> _DATA BLOCK_

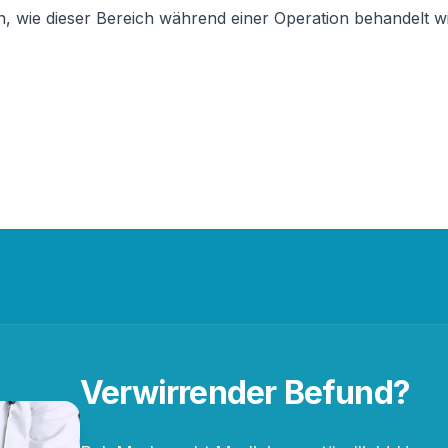
, wie dieser Bereich während einer Operation behandelt w
Verwirrender Befund?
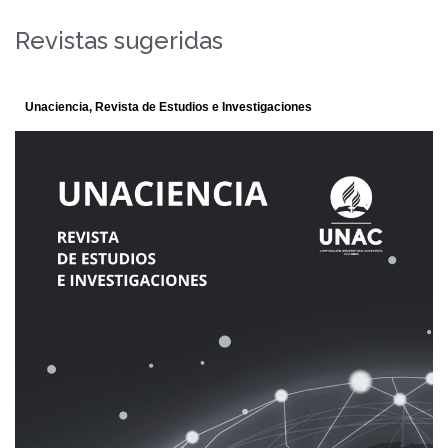
Revistas sugeridas
Palabra Clave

> _WHAT TO PRODUCE_
What you return should be only the lines from the line with "Verwirrender Befund?" through the last line of the listing above, exactly, both ends included, pictures excluded.

> _YOUR SOLUTION_
Verwirrender Befund?
Revistas sugeridas
Palabra Clave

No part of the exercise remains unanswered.